When the line containing "The image size is (542, 2576)." appears in the data below, begin copying there and stop only after the line containing "This screenshot has height=2576, width=185.".

DATA FOR THIS TASK Start Marker

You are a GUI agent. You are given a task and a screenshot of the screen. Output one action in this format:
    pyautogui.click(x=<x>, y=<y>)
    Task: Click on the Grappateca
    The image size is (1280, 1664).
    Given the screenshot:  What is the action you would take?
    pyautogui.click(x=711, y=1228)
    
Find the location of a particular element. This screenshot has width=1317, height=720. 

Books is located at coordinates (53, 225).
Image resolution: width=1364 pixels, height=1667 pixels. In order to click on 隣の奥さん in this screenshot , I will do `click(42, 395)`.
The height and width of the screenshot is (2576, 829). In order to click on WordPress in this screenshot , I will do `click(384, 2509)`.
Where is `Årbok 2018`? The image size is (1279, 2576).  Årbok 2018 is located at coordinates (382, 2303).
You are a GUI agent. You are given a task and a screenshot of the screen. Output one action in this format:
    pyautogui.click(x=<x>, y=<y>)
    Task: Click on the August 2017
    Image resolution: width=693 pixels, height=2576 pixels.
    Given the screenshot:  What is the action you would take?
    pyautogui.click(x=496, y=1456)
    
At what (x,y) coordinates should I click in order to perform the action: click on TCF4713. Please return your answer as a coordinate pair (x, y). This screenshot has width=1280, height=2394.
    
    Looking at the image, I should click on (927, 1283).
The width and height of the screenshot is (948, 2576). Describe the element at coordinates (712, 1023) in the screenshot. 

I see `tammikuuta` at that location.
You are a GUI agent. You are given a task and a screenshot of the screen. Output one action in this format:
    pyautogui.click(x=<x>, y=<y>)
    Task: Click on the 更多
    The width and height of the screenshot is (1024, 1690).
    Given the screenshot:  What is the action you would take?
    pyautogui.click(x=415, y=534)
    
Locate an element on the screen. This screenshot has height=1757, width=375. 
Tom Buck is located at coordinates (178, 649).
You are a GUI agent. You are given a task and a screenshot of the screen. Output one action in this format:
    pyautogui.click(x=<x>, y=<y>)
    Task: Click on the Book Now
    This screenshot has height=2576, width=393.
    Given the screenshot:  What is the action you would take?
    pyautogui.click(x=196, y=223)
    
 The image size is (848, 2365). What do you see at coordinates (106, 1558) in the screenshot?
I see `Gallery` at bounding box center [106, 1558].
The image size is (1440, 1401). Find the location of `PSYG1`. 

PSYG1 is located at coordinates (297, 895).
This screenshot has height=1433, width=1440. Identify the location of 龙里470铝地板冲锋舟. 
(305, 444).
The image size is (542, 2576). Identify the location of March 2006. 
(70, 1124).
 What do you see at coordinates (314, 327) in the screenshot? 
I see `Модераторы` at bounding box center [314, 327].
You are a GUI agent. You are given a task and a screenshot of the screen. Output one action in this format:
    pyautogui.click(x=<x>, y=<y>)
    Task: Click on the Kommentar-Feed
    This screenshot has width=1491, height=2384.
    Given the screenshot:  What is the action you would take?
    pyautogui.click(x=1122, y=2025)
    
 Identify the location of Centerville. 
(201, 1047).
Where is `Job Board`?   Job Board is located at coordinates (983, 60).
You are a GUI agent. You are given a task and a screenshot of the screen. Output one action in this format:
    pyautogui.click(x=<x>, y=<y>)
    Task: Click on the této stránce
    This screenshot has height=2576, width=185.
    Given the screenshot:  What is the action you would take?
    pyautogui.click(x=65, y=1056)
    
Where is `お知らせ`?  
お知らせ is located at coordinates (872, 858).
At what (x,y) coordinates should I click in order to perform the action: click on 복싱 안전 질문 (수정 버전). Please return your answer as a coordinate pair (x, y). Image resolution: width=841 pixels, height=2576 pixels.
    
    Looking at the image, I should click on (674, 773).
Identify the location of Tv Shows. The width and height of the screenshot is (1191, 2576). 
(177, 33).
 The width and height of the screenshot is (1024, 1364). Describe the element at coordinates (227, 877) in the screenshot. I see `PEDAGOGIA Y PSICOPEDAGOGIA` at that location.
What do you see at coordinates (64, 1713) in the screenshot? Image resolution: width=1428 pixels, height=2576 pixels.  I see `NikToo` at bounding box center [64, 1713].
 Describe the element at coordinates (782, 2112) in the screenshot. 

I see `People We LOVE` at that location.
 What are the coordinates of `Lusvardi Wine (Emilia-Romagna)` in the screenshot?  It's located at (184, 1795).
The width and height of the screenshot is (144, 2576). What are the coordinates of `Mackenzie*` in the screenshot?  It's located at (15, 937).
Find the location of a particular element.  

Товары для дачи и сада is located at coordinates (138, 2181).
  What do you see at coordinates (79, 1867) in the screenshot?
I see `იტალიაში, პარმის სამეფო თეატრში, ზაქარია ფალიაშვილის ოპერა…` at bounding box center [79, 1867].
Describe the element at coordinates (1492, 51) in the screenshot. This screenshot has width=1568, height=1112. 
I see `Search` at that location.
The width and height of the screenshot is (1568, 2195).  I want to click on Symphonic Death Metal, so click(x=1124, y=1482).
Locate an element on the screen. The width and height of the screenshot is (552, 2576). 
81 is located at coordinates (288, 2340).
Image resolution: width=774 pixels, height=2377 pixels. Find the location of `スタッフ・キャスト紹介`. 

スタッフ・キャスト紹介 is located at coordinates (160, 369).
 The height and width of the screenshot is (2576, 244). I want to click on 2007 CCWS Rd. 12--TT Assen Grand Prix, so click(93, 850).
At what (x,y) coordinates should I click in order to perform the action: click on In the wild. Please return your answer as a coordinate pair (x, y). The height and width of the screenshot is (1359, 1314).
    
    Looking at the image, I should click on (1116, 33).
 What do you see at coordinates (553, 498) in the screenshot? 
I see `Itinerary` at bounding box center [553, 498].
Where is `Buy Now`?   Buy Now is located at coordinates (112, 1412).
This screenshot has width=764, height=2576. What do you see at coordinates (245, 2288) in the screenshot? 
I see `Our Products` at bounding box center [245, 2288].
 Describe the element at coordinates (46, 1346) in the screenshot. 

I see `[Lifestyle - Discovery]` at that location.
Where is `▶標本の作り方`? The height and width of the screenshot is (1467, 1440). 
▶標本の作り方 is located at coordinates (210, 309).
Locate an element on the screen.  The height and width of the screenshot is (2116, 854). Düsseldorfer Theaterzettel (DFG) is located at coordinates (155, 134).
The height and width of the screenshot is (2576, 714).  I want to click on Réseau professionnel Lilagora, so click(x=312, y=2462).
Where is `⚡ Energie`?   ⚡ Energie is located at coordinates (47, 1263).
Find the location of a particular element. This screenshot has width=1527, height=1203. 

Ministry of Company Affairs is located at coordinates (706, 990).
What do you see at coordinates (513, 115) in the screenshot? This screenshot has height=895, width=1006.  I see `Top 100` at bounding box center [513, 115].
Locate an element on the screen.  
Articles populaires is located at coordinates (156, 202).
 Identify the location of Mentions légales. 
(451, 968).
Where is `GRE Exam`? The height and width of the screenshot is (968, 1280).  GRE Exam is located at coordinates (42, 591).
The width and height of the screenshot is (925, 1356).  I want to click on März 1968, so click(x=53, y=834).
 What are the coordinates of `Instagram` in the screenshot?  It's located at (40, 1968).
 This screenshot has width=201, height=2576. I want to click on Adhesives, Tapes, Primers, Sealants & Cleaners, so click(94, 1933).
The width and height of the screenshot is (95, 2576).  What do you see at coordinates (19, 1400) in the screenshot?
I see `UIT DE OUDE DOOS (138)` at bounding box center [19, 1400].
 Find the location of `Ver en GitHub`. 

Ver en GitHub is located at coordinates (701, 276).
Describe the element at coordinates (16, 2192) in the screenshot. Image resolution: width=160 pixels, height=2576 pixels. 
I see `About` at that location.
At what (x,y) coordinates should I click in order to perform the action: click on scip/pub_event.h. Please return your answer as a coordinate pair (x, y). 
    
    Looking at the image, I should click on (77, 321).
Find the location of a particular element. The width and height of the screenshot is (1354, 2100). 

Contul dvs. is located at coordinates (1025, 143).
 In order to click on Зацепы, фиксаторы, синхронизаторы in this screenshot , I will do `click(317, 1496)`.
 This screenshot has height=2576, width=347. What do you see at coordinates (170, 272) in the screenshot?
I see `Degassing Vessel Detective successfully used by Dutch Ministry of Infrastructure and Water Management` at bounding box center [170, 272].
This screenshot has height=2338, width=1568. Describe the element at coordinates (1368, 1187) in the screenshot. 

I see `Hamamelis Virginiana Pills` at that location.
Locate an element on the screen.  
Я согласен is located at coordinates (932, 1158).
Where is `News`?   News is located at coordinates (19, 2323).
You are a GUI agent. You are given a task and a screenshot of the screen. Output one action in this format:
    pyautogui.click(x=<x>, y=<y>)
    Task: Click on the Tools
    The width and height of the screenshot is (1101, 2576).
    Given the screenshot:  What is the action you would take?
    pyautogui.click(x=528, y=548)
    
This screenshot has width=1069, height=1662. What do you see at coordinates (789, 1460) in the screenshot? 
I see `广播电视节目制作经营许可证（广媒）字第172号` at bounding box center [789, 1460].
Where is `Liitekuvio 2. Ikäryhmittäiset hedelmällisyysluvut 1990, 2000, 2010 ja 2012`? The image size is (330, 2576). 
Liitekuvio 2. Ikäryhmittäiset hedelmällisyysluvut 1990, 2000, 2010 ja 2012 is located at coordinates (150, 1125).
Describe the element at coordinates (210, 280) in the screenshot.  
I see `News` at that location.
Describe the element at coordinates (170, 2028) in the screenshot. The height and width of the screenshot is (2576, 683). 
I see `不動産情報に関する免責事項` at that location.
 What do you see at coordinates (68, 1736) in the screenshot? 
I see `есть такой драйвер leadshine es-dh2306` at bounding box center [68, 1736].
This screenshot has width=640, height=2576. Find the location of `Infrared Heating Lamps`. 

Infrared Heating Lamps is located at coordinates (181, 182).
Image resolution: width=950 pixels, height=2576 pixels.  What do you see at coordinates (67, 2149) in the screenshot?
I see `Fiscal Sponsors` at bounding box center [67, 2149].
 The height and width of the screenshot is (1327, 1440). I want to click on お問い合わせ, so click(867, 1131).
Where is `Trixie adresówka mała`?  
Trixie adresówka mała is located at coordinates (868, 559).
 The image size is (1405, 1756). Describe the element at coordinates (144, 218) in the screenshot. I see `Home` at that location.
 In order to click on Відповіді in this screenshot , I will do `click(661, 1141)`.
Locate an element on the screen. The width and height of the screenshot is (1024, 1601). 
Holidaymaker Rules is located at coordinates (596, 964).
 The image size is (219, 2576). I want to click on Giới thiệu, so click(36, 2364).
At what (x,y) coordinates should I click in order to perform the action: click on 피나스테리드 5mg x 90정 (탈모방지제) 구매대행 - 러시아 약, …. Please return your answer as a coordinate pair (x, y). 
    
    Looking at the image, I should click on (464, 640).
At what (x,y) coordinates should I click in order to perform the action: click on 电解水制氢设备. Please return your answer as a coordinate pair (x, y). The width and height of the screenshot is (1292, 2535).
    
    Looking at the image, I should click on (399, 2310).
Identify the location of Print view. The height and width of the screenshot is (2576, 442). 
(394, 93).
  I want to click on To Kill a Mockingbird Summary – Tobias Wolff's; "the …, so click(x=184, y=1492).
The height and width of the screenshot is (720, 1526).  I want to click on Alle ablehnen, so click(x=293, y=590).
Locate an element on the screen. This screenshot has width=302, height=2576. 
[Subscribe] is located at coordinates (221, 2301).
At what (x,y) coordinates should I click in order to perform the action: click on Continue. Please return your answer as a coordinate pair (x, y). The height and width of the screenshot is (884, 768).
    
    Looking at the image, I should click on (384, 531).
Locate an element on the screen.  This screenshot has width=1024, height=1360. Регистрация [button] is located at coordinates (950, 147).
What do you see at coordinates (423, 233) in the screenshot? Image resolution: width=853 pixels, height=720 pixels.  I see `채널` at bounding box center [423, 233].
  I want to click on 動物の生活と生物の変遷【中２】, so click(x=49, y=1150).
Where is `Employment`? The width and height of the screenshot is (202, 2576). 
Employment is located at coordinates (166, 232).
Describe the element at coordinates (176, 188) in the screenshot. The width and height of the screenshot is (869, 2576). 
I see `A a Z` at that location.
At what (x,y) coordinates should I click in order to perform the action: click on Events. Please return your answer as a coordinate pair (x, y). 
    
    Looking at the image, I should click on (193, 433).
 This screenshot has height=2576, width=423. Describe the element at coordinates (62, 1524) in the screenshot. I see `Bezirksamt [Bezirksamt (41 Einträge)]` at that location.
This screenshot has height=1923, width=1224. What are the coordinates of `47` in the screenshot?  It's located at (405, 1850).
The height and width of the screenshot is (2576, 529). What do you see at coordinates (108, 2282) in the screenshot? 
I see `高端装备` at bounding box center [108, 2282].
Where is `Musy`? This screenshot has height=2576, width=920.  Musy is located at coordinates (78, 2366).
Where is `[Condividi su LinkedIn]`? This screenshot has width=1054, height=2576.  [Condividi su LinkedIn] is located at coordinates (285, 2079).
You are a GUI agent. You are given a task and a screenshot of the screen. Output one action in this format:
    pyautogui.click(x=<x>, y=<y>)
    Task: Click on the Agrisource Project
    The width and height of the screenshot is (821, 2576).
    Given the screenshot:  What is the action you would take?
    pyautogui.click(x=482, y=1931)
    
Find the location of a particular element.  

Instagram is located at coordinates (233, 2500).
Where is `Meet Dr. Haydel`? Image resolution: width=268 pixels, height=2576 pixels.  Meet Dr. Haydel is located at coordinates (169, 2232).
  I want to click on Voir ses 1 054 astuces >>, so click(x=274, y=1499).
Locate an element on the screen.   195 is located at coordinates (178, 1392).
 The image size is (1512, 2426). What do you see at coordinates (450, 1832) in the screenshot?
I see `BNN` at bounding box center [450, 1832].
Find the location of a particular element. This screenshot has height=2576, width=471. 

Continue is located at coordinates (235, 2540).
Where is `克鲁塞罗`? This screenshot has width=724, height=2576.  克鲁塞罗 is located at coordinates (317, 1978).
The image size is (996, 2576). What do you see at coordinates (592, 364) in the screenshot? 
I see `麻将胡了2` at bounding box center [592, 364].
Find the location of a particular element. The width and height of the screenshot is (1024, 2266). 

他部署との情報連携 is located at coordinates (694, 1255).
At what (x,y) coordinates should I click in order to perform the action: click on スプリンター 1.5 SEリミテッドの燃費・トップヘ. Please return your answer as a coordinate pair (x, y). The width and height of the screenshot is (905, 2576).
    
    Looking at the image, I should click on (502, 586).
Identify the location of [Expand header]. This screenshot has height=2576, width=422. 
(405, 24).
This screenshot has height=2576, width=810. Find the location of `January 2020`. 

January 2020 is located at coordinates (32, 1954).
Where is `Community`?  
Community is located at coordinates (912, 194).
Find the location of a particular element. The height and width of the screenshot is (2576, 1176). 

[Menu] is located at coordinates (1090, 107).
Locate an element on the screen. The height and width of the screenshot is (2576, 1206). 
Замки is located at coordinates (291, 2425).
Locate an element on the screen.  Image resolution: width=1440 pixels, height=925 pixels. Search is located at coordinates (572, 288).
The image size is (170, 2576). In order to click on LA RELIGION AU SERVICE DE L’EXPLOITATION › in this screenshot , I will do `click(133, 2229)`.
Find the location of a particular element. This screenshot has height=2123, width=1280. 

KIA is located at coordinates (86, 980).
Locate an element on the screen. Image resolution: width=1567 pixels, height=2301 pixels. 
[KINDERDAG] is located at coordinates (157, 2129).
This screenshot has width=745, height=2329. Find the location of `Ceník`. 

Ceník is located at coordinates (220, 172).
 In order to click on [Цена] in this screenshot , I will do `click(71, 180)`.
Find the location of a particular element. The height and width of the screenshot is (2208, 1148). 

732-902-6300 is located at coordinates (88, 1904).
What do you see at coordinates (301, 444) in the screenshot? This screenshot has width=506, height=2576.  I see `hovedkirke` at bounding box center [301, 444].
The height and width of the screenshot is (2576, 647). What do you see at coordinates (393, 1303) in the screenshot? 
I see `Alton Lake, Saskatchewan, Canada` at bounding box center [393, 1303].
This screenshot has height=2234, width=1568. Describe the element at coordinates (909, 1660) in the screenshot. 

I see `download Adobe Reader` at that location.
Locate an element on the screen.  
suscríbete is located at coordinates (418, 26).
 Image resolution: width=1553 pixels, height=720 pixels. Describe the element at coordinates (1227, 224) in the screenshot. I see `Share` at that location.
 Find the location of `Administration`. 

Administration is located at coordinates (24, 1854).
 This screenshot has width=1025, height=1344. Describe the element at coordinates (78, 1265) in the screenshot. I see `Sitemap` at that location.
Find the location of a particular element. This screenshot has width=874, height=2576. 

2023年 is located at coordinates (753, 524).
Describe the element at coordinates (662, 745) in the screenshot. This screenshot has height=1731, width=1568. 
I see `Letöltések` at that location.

DATA FOR THIS TASK End Marker

■ THE ANSWER
The image size is (542, 2576). Identify the location of March 2006. 
(70, 1124).
 What do you see at coordinates (314, 327) in the screenshot? 
I see `Модераторы` at bounding box center [314, 327].
You are a GUI agent. You are given a task and a screenshot of the screen. Output one action in this format:
    pyautogui.click(x=<x>, y=<y>)
    Task: Click on the Kommentar-Feed
    This screenshot has width=1491, height=2384.
    Given the screenshot:  What is the action you would take?
    pyautogui.click(x=1122, y=2025)
    
 Identify the location of Centerville. 
(201, 1047).
Where is `Job Board`?   Job Board is located at coordinates (983, 60).
You are a GUI agent. You are given a task and a screenshot of the screen. Output one action in this format:
    pyautogui.click(x=<x>, y=<y>)
    Task: Click on the této stránce
    This screenshot has height=2576, width=185.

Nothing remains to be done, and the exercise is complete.